| Assigned task |
All lines in the records that carry the string "radio" are to be shown.

────────────────────────────────────────

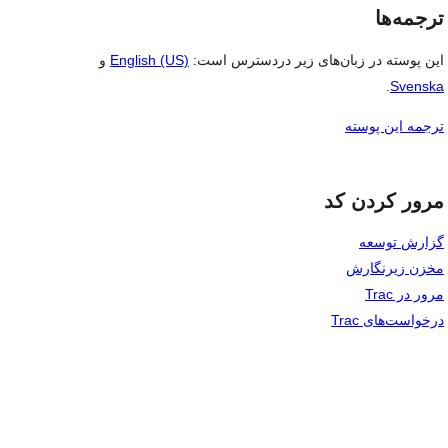
ترجمه‌ها
این پوسته در زبان‌های زیر دردسترس است:
English (US)
و
.
Svenska
ترجمه این پوسته
مرور کردن کد
گزارش توسعه
مخزن زیرنگارش
مرور در Trac
درخواست‌های Trac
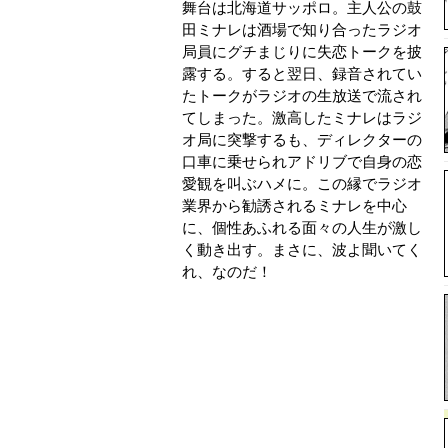
舞台は北海道サッポロ。主人公の鼓
田ミナレは酒場で知り合ったラジオ
局員にグチまじりに失恋トークを披
露する。すると翌日、録音されてい
たトークがラジオの生放送で流され
てしまった。激高したミナレはラジ
オ局に突撃するも、ディレクターの
口車に乗せられアドリブで自身の恋
愛観を叫ぶハメに。この縁でラジオ
業界から勧誘されるミナレを中心
に、個性あふれる面々の人生が激し
く動き出す。まさに、波よ聞いてく
れ、なのだ！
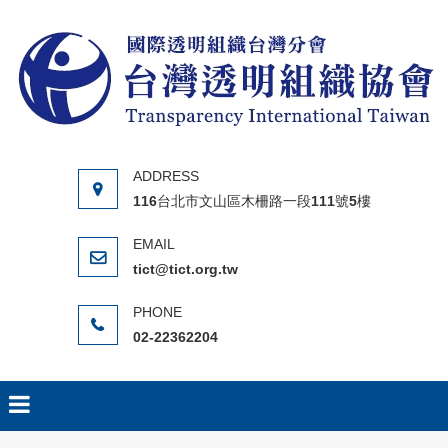
Skip to content
116台北市文山區木柵路一段111號5樓
tict@tict.org.tw
02-22362204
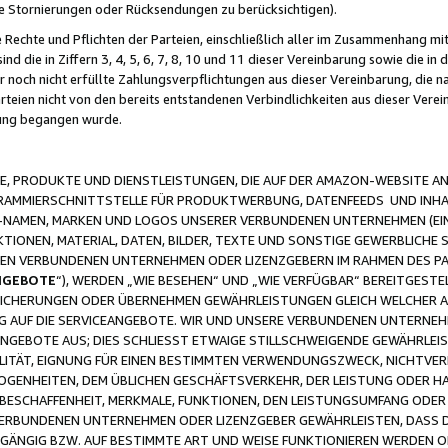
ge Stornierungen oder Rücksendungen zu berücksichtigen).
 Rechte und Pflichten der Parteien, einschließlich aller im Zusammenhang m
 die in Ziffern 3, 4, 5, 6, 7, 8, 10 und 11 dieser Vereinbarung sowie die in
er noch nicht erfüllte Zahlungsverpflichtungen aus dieser Vereinbarung, die
arteien nicht von den bereits entstandenen Verbindlichkeiten aus dieser Ver
gung begangen wurde.
 PRODUKTE UND DIENSTLEISTUNGEN, DIE AUF DER AMAZON-WEBSITE AN
GRAMMIERSCHNITTSTELLE FÜR PRODUKTWERBUNG, DATENFEEDS UND INH
-NAMEN, MARKEN UND LOGOS UNSERER VERBUNDENEN UNTERNEHMEN (EIN
IONEN, MATERIAL, DATEN, BILDER, TEXTE UND SONSTIGE GEWERBLICHE 
EREN VERBUNDENEN UNTERNEHMEN ODER LIZENZGEBERN IM RAHMEN DES 
NGEBOTE
“), WERDEN „WIE BESEHEN“ UND „WIE VERFÜGBAR“ BEREITGEST
CHERUNGEN ODER ÜBERNEHMEN GEWÄHRLEISTUNGEN GLEICH WELCHER AR
ZUG AUF DIE SERVICEANGEBOTE. WIR UND UNSERE VERBUNDENEN UNTERNEH
ANGEBOTE AUS; DIES SCHLIESST ETWAIGE STILLSCHWEIGENDE GEWÄHRLE
LITÄT, EIGNUNG FÜR EINEN BESTIMMTEN VERWENDUNGSZWECK, NICHTVER
OGENHEITEN, DEM ÜBLICHEN GESCHÄFTSVERKEHR, DER LEISTUNG ODER H
 BESCHAFFENHEIT, MERKMALE, FUNKTIONEN, DEN LEISTUNGSUMFANG ODER
VERBUNDENEN UNTERNEHMEN ODER LIZENZGEBER GEWÄHRLEISTEN, DASS D
HGÄNGIG BZW. AUF BESTIMMTE ART UND WEISE FUNKTIONIEREN WERDEN 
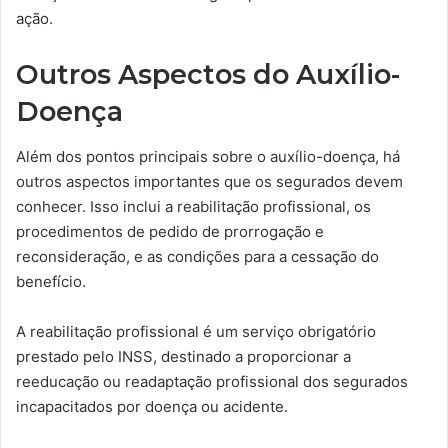
ação.
Outros Aspectos do Auxílio-
Doença
Além dos pontos principais sobre o auxílio-doença, há
outros aspectos importantes que os segurados devem
conhecer. Isso inclui a reabilitação profissional, os
procedimentos de pedido de prorrogação e
reconsideração, e as condições para a cessação do
benefício.
A reabilitação profissional é um serviço obrigatório
prestado pelo INSS, destinado a proporcionar a
reeducação ou readaptação profissional dos segurados
incapacitados por doença ou acidente.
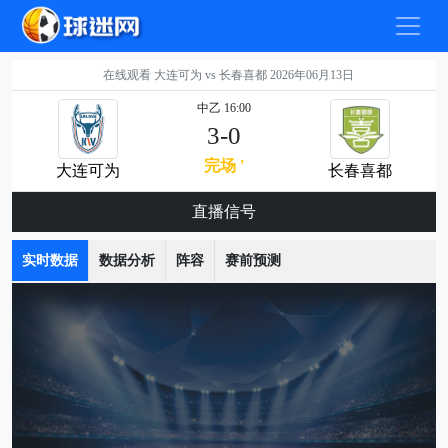
在线观看 大连可为 vs 长春喜都 2026年06月13日
中乙 16:00
3-0
完场 '
大连可为
长春喜都
直播信号
实时数据
数据分析
阵容
赛前预测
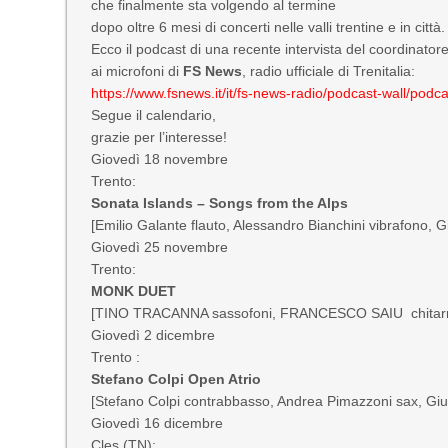
che finalmente sta volgendo al termine
dopo oltre 6 mesi di concerti nelle valli trentine e in città.
Ecco il podcast di una recente intervista del coordinatore
ai microfoni di
FS News
, radio ufficiale di Trenitalia:
https://www.fsnews.it/it/fs-
news-radio/podcast-wall/
podca
Segue il calendario,
grazie per l’interesse!
Giovedì 18 novembre
Trento:
Sonata Islands – Songs from the Alps
[Emilio Galante flauto, Alessandro Bianchini vibrafono, Gi
Giovedì 25 novembre
Trento:
MONK DUET
[TINO TRACANNA sassofoni, FRANCESCO SAIU chitarra 
Giovedì 2 dicembre
Trento :
Stefano Colpi Open Atrio
[Stefano Colpi contrabbasso, Andrea Pimazzoni sax, Giuli
Giovedì 16 dicembre
Cles (TN):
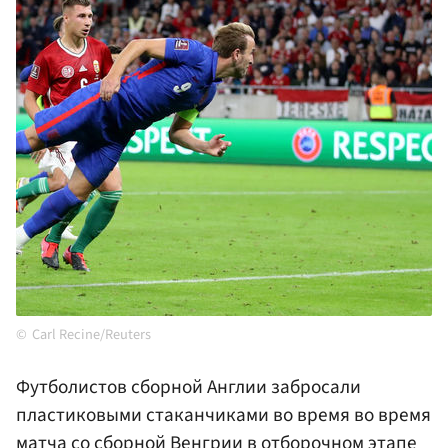
Carl Recine/Reuters
Футболистов сборной Англии забросали
пластиковыми стаканчиками во время во время
матча со сборной Венгрии в отборочном этапе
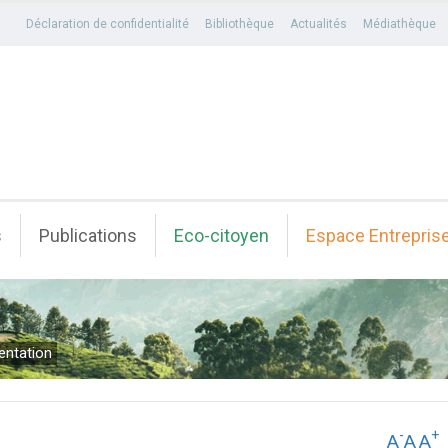
Déclaration de confidentialité
Bibliothèque
Actualités
Médiathèque
s
Publications
Eco-citoyen
Espace Entrepris
entation
-
+
A
A
A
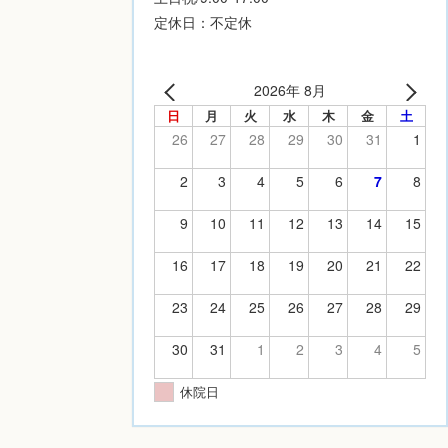
定休日：不定休
2026年 8月
日
月
火
水
木
金
土
26
27
28
29
30
31
1
2
3
4
5
6
7
8
9
10
11
12
13
14
15
16
17
18
19
20
21
22
23
24
25
26
27
28
29
30
31
1
2
3
4
5
休院日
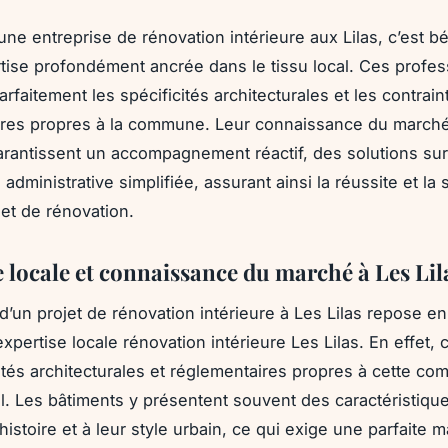
une entreprise de rénovation intérieure aux Lilas, c’est bé
tise profondément ancrée dans le tissu local. Ces profes
arfaitement les spécificités architecturales et les contrain
res propres à la commune. Leur connaissance du marché 
arantissent un accompagnement réactif, des solutions su
administrative simplifiée, assurant ainsi la réussite et la 
et de rénovation.
e locale et connaissance du marché à Les Lil
 d’un projet de rénovation intérieure à Les Lilas repose e
’expertise locale rénovation intérieure Les Lilas. En effet
cités architecturales et réglementaires propres à cette c
. Les bâtiments y présentent souvent des caractéristiqu
 histoire et à leur style urbain, ce qui exige une parfaite m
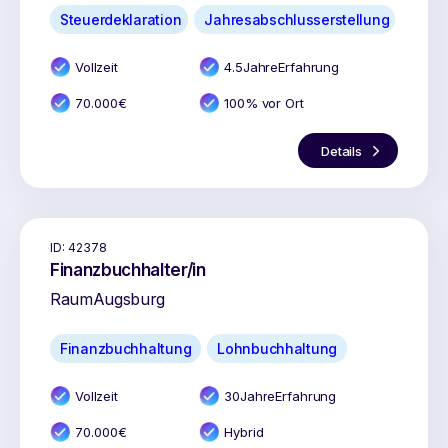
Steuerdeklaration
Jahresabschlusserstellung
Vollzeit
4.5
Jahr
e
Erfahrung
70.000
€
100% vor Ort
Details
ID:
42378
Finanzbuchhalter/in
Raum
Augsburg
Finanzbuchhaltung
Lohnbuchhaltung
Vollzeit
30
Jahr
e
Erfahrung
70.000
€
Hybrid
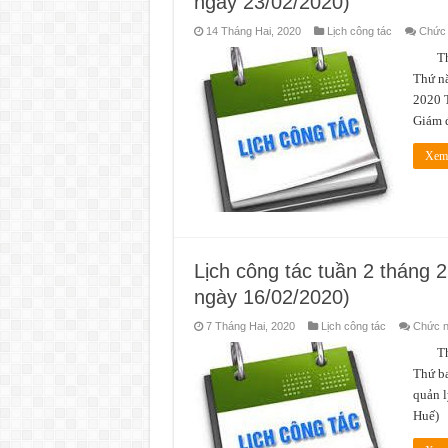
ngày 23/02/2020)
14 Tháng Hai, 2020
Lịch công tác
Chức n
Thời 
Thứ nă
2020 T
Giám 
Xem 
Lịch công tác tuần 2 tháng 
ngày 16/02/2020)
7 Tháng Hai, 2020
Lịch công tác
Chức nă
Thời 
Thứ ba
quản l
Huế) 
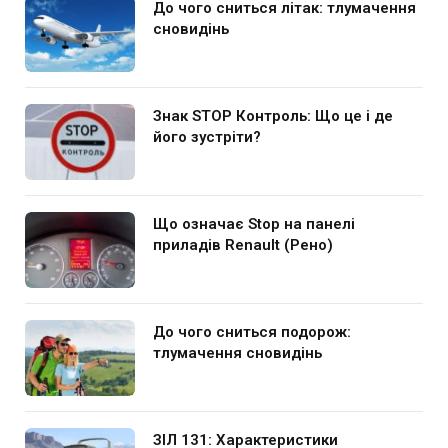
До чого сниться літак: тлумачення
сновидінь
Знак STOP Контроль: Що це і де
його зустріти?
Що означає Stop на панелі
приладів Renault (Рено)
До чого сниться подорож:
тлумачення сновидінь
ЗІЛ 131: Характеристики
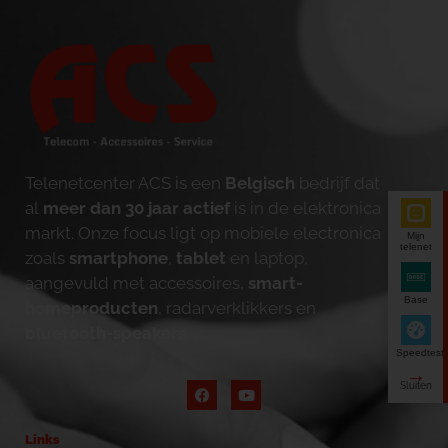
Telenetcenter ACS is een
Belgisch
bedrijf dat
al
meer dan 30 jaar actief
is in de elektronica
markt. Onze focus ligt op mobiele electronica
Mijn
telenet
zoals
smartphone
,
tablet
en laptop,
aangevuld met accessoires,
smart-
Base
homeproducten
, radarverklikkers en
bluetooth-speakers
.
Speedtest
Links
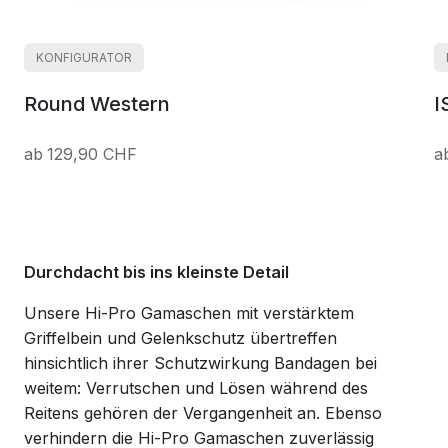
KONFIGURATOR
Round Western
I
129,90 CHF
Durchdacht bis ins kleinste Detail
Unsere Hi-Pro Gamaschen mit verstärktem
Griffelbein und Gelenkschutz übertreffen
hinsichtlich ihrer Schutzwirkung Bandagen bei
weitem: Verrutschen und Lösen während des
Reitens gehören der Vergangenheit an. Ebenso
verhindern die Hi-Pro Gamaschen zuverlässig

────────────────────────────────────────

| Written reply |
, radio ufficiale di Trenitalia:
news-radio/podcast-wall/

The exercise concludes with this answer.